Muslim refugees stand near their tent at Sin Thet Maw relief camp in Pauk Taw township, Rakhine state, western Myanmar, November 10, 2012.
Muslim refugees stand near their tent at Sin Thet Maw relief camp in Pauk Taw township, Rakhine state, western Myanmar, November 10, 2012.
Ron Corben
The United Nations humanitarian affairs chief says a Rohingya Muslim refugee camp in Burma for victims of recent inter-communal violence is "shockingly overcrowded."  Valerie Amos, head of humanitarian affairs for the United Nations, has called on the international community to press Burma to address issues of citizenship for the stateless Rohingya and move forward on reconciliation efforts within the community.
 
Amos speaking to reporters Saturday at the end of a four-day official visit to Burma, says conditions in camps housing victims of inter-communal violence are among the worst she has witnessed in terms of overcrowding and sanitation.
 
Amos travelled to eight camps in Western Rakhine State, where clashes and arson this year left almost 200 dead and around 115,000 displaced.  She says while conditions varied, the Myebon camp was "particularly shocking".
 
"The people are very crowded. Men, women, children are inside these tents that basically are for smaller numbers," said Amos.  "Sanitation is very, very poor indeed. Water for people; getting access to water, for bathing for cooking and so on is terrible. There is no school and the children cannot go to school anywhere else."
 
The U.N. humanitarian affairs chief said Burma (also known as Myanmar) faces several humanitarian challenges with 500,000 people displaced because of local conflicts.  Amos says the violence has left a deep fracture between Buddhist and Muslim communities.
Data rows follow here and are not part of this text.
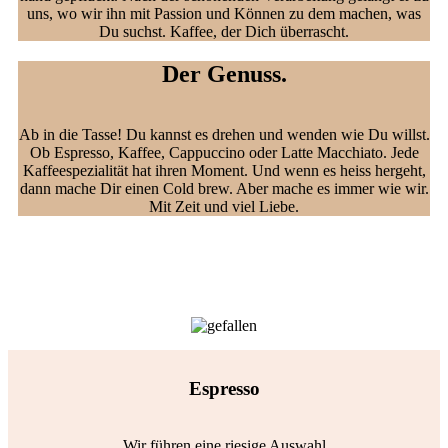
uns, wo wir ihn mit Passion und Können zu dem machen, was
Du suchst. Kaffee, der Dich überrascht.
Der Genuss.
Ab in die Tasse! Du kannst es drehen und wenden wie Du willst.
Ob Espresso, Kaffee, Cappuccino oder Latte Macchiato. Jede
Kaffeespezialität hat ihren Moment. Und wenn es heiss hergeht,
dann mache Dir einen Cold brew. Aber mache es immer wie wir.
Mit Zeit und viel Liebe.
Espresso
Wir führen eine riesige Auswahl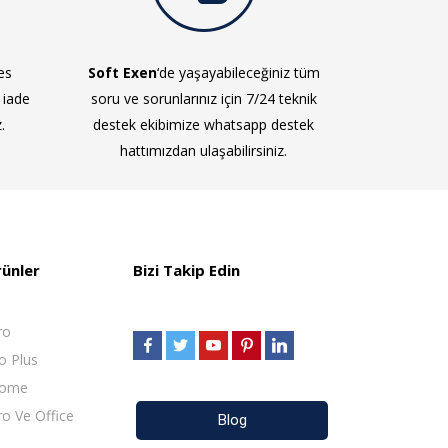
es
Soft Exen
‘de yaşayabileceğiniz tüm
 iade
soru ve sorunlarınız için 7/24 teknik
.
destek ekibimize whatsapp destek
hattımızdan ulaşabilirsiniz.
rünler
Bizi Takip Edin
ro
o Plus
Home
o Ve Office
Blog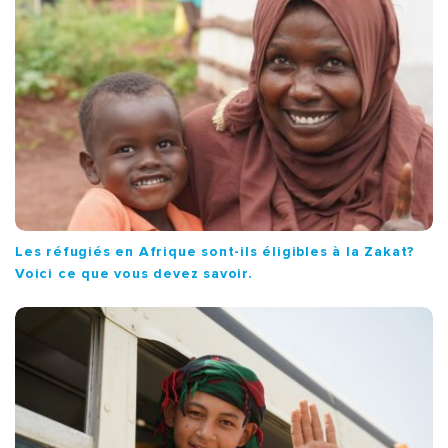
Les réfugiés en Afrique sont-ils éligibles à la Zakat?
Voici ce que vous devez savoir.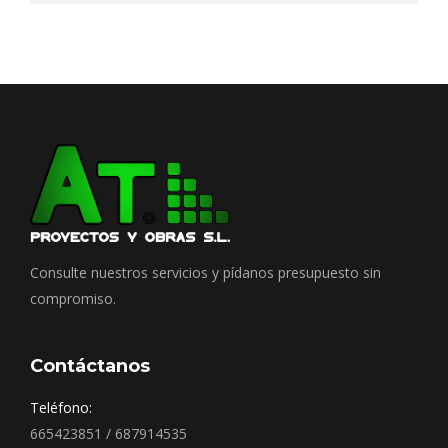
Consulte nuestros servicios y pídanos presupuesto sin
compromiso.
Contáctanos
Teléfono:
665423851 / 687914535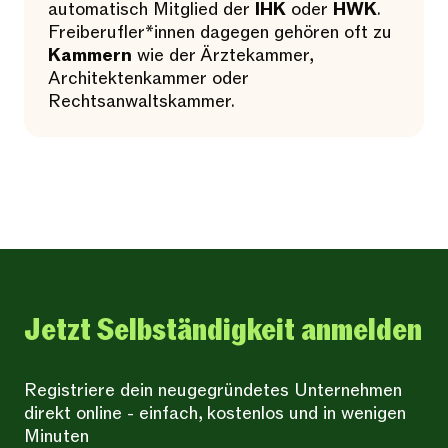
automatisch Mitglied der
IHK
oder
HWK
.
Freiberufler*innen dagegen gehören oft zu
Kammern
wie der Ärztekammer,
Architektenkammer oder
Rechtsanwaltskammer.
Jetzt Selbständigkeit anmelden
Registriere dein neugegründetes Unternehmen
direkt online - einfach, kostenlos und in wenigen
Minuten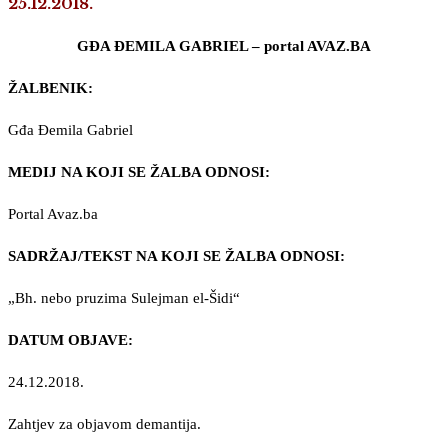
25.12.2018.
GĐA ĐEMILA GABRIEL – portal AVAZ.BA
ŽALBENIK:
Gđa Đemila Gabriel
MEDIJ NA KOJI SE ŽALBA ODNOSI:
Portal Avaz.ba
SADRŽAJ/TEKST NA KOJI SE ŽALBA ODNOSI:
„Bh. nebo pruzima Sulejman el-Šidi“
DATUM OBJAVE:
24.12.2018.
Zahtjev za objavom demantija.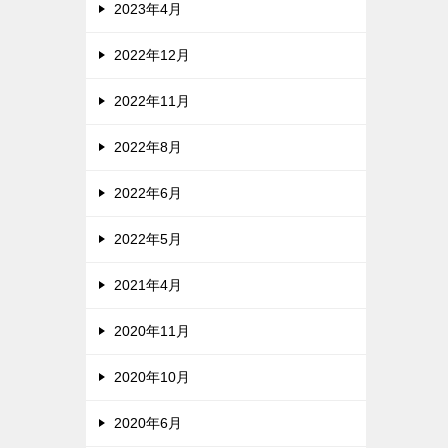
2023年4月
2022年12月
2022年11月
2022年8月
2022年6月
2022年5月
2021年4月
2020年11月
2020年10月
2020年6月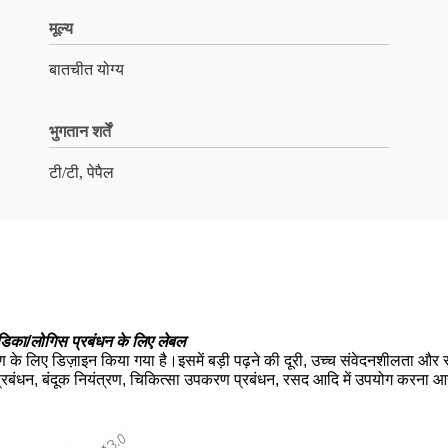
मूल्य
बातचीत योग्य
भुगतान शर्तें
टी/टी, पेपैल
िका/लोगिस प्रबंधन के लिए लेबल
के लिए डिज़ाइन किया गया है।इसमें बड़ी पढ़ने की दूरी, उच्च संवेदनशीलता और स्
ण प्रबंधन, बंदूक नियंत्रण, चिकित्सा उपकरण प्रबंधन, रसद आदि में उपयोग करना 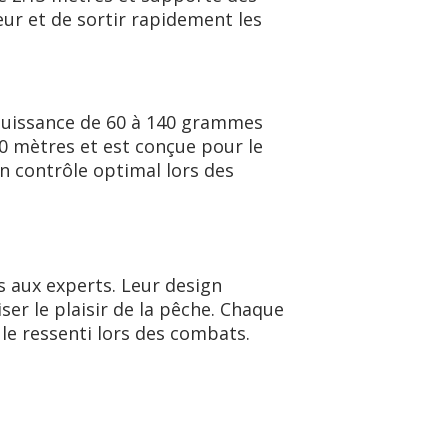
ur et de sortir rapidement les
 puissance de 60 à 140 grammes
20 mètres et est conçue pour le
n contrôle optimal lors des
 aux experts. Leur design
er le plaisir de la pêche. Chaque
le ressenti lors des combats.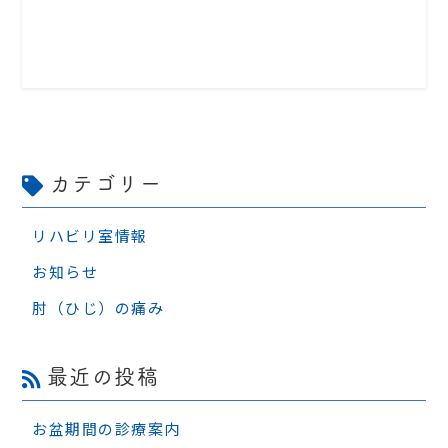
カテゴリー
リハビリ室情報
お知らせ
肘（ひじ）の痛み
最近の投稿
お盆期間の診療案内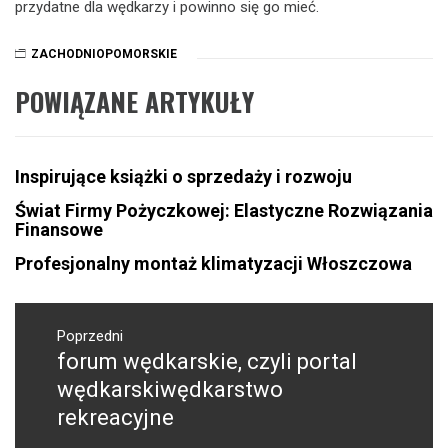
przydatne dla wędkarzy i powinno się go mieć.
ZACHODNIOPOMORSKIE
POWIĄZANE ARTYKUŁY
Inspirujące książki o sprzedaży i rozwoju
Świat Firmy Pożyczkowej: Elastyczne Rozwiązania
Finansowe
Profesjonalny montaż klimatyzacji Włoszczowa
Nawigacja
wpisu
Poprzedni
forum wędkarskie, czyli portal
Poprzedni
wpis:
wędkarskiwędkarstwo
rekreacyjne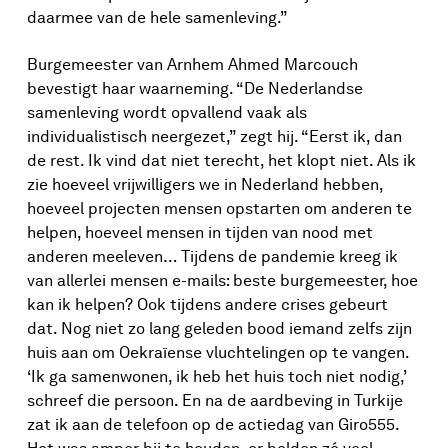
natuurlijk niet alleen in Alkmaar, maar overal in
daarmee van de hele samenleving.”
de maatschappij.”
Burgemeester van Arnhem Ahmed Marcouch
bevestigt haar waarneming. “De Nederlandse
samenleving wordt opvallend vaak als
individualistisch neergezet,” zegt hij. “Eerst ik, dan
de rest. Ik vind dat niet terecht, het klopt niet. Als ik
zie hoeveel vrijwilligers we in Nederland hebben,
hoeveel projecten mensen opstarten om anderen te
helpen, hoeveel mensen in tijden van nood met
anderen meeleven… Tijdens de pandemie kreeg ik
van allerlei mensen e-mails: beste burgemeester, hoe
kan ik helpen? Ook tijdens andere crises gebeurt
dat. Nog niet zo lang geleden bood iemand zelfs zijn
huis aan om Oekraïense vluchtelingen op te vangen.
‘Ik ga samenwonen, ik heb het huis toch niet nodig,’
schreef die persoon. En na de aardbeving in Turkije
zat ik aan de telefoon op de actiedag van Giro555.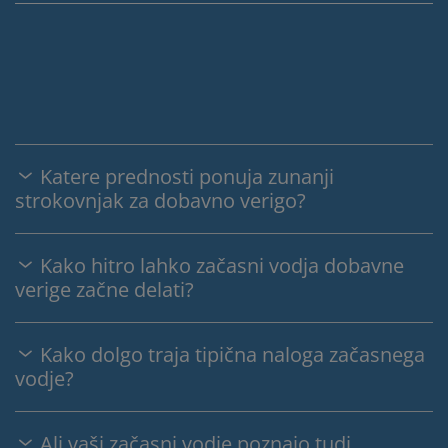
Katere prednosti ponuja zunanji
strokovnjak za dobavno verigo?
Kako hitro lahko začasni vodja dobavne
verige začne delati?
Kako dolgo traja tipična naloga začasnega
vodje?
Ali vaši začasni vodje poznajo tudi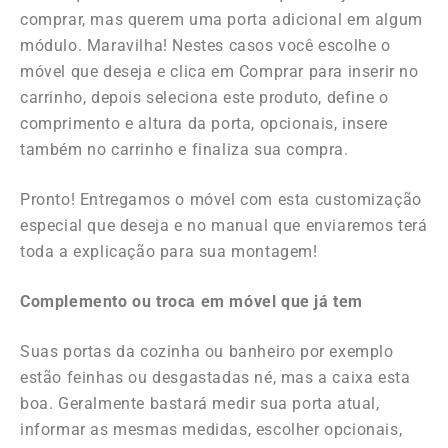
comprar, mas querem uma porta adicional em algum
módulo. Maravilha! Nestes casos você escolhe
o
móvel que deseja e clica em C
omprar para inserir no
carrinho, depois seleciona este produto, define o
comprimento e altura da porta, opcionais, insere
também no carrinho e finaliza sua compra.
Pronto! Entregamos o móvel com esta customização
especial que deseja e no manual que enviaremos terá
toda a explicação para sua montagem!
Complemento ou troca em móvel que já tem
Suas portas da cozinha ou banheiro por exemplo
estão feinhas ou desgastadas né, mas a caixa esta
boa. Geralmente bastará medir sua porta atual,
informar as mesmas medidas, escolher opcionais,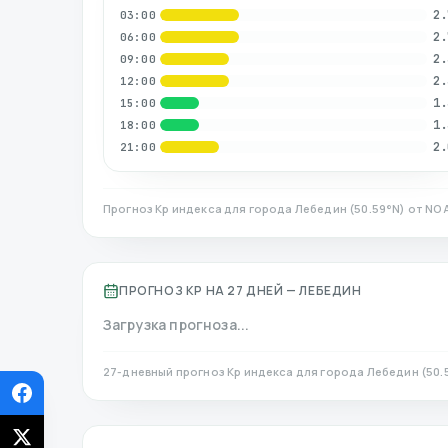
2.
03:00
2.
06:00
2.
09:00
2.
12:00
1.
15:00
1.
18:00
2.
21:00
Прогноз Kp индекса для города
Лебедин
(
50.59
°N)
от NOA
ПРОГНОЗ KP НА 27 ДНЕЙ —
ЛЕБЕДИН
Загрузка прогноза...
27-дневный прогноз Kp индекса для города
Лебедин
(
50.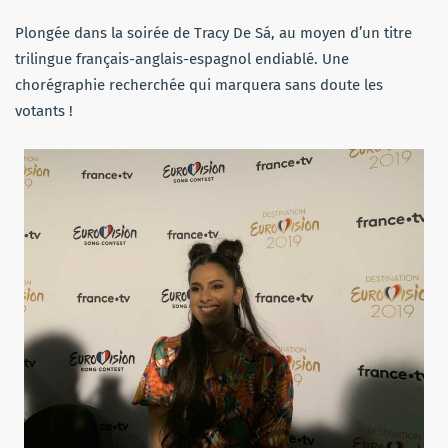
Plongée dans la soirée de Tracy De Sá, au moyen d’un titre
trilingue français-anglais-espagnol endiablé. Une
chorégraphie recherchée qui marquera sans doute les
votants !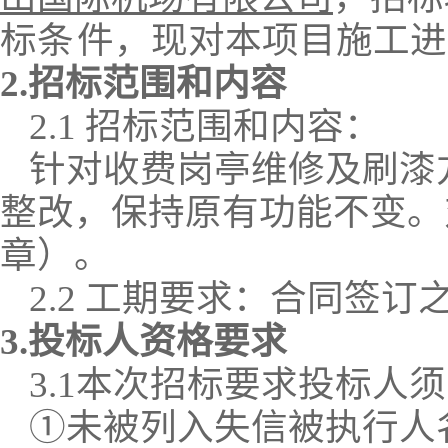
标条
件，现对本项目
施工
进
2.招标范围
和内容
2.1 招标范围和内容：
针对收费岗亭维修及刷漆
整改，保持原有功能不变。
章）。
2.
2
工期
要求
：
合同
签订
3.投标人资格要求
3.1
本次招标要求投标人须
①
未
被列入失信被执行人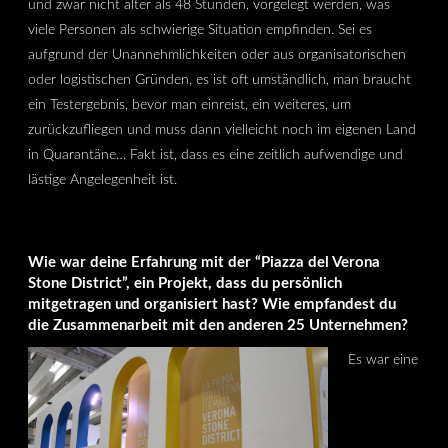
und zwar nicht älter als 48 Stunden, vorgelegt werden, was
viele Personen als schwierige Situation empfinden. Sei es
aufgrund der Unannehmlichkeiten oder aus organisatorischen
oder logistischen Gründen, es ist oft umständlich, man braucht
ein Testergebnis, bevor man einreist, ein weiteres, um
zurückzufliegen und muss dann vielleicht noch im eigenen Land
in Quarantäne… Fakt ist, dass es eine zeitlich aufwendige und
lästige Angelegenheit ist.
Wie war deine Erfahrung mit der “Piazza del Verona
Stone District”, ein Projekt, dass du persönlich
mitgetragen und organisiert hast? Wie empfandest du
die Zusammenarbeit mit den anderen 25 Unternehmen?
Es war eine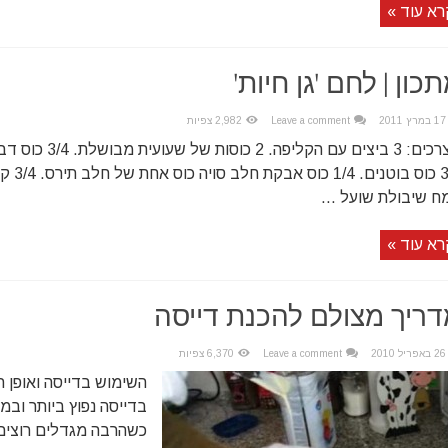
רא עוד »
כון | לחם 'גן חיות'
17 במרץ 2011
Leave a comment
2,982 צפיות
מצרכים: 3 ביצים עם ה
ח שיבולת שועל ...
רא עוד »
ריך מצולם להכנת דייסה
26 באפריל 2010
Leave a comment
6,370 צפיות
השימוש בדייסה ואופן 
בדייסה נפוץ ביותר ובמ
כשהרבה מגדלים רוצים 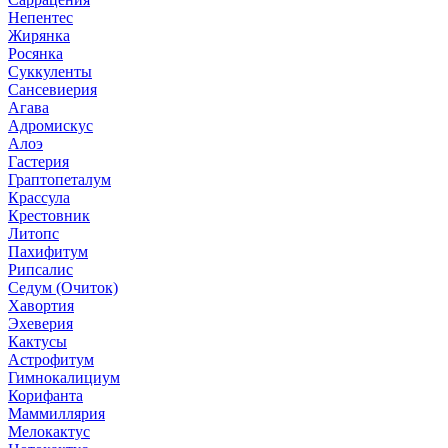
Непентес
Жирянка
Росянка
Суккуленты
Сансевиерия
Агава
Адромискус
Алоэ
Гастерия
Граптопеталум
Крассула
Крестовник
Литопс
Пахифитум
Рипсалис
Седум (Очиток)
Хавортия
Эхеверия
Кактусы
Астрофитум
Гимнокалициум
Корифанта
Маммиллярия
Мелокактус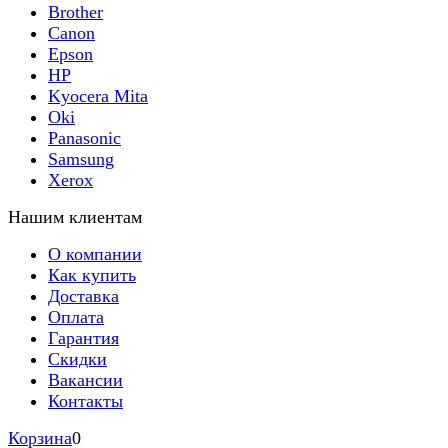
Brother
Canon
Epson
HP
Kyocera Mita
Oki
Panasonic
Samsung
Xerox
Нашим клиентам
О компании
Как купить
Доставка
Оплата
Гарантия
Скидки
Вакансии
Контакты
Корзина
0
While Amos welcomed political reforms under President Thein Sein, with whom she held talks, Amos also called on the government to address the U.N.'s concerns and offered U.N. assistance. The issue of citizenship for stateless Muslim Rohingya is highly sensitive in Burma. Many Buddhists claim the Rohingya are Bengali.
 
"Donors and countries need to continue to put pressure on the government of Myanmar to sort out the issue of citizenship and at the same time to begin the process of reconciliation," Amos added.

The U.N. says $27 million in aid has been received for the displaced in Rakhine state, but $41 million more is needed by June, 2013.
 
Amos also pointed to concerns over thousands of internally displaced people in eastern Burma's Kachin State. Some 75,000 people have been forced from their homes due to fighting between Kachin and the Burmese army. She said aid was badly needed to assist 40,000 people in areas where the U.N. has no access.  
 
The U.N.'s call for assistance and reform in Burma was welcomed by the rights group Alternative ASEAN Network. But the group warned the international community should ensure that the government in the capital, Naypyidaw, will adopt the U.N.'s recommendations.
 
"If Naypyidaw does not do anything or in fact start behaving in a more negative way then I think that's going to be a wakeup call for the rest of the international community - a high ranking U.N. Official has flown in, got the relevant briefings and now has a clear picture for the situation, which she has communicated in public," said Debbie Stothard, the Alternative ASEAN Network's spokesperson.
 
Rights groups say it is urgent for the international community to access the internally displaced, especially the Kachin who are facing the on-coming winter in northern Burma and need more than plastic sheeting for shelter.

U.N. Humanitarian chief Amos says the Rakhine community also feels it has been "left behind" in terms of development across Burma, pointing to an immediate need to address their grievances.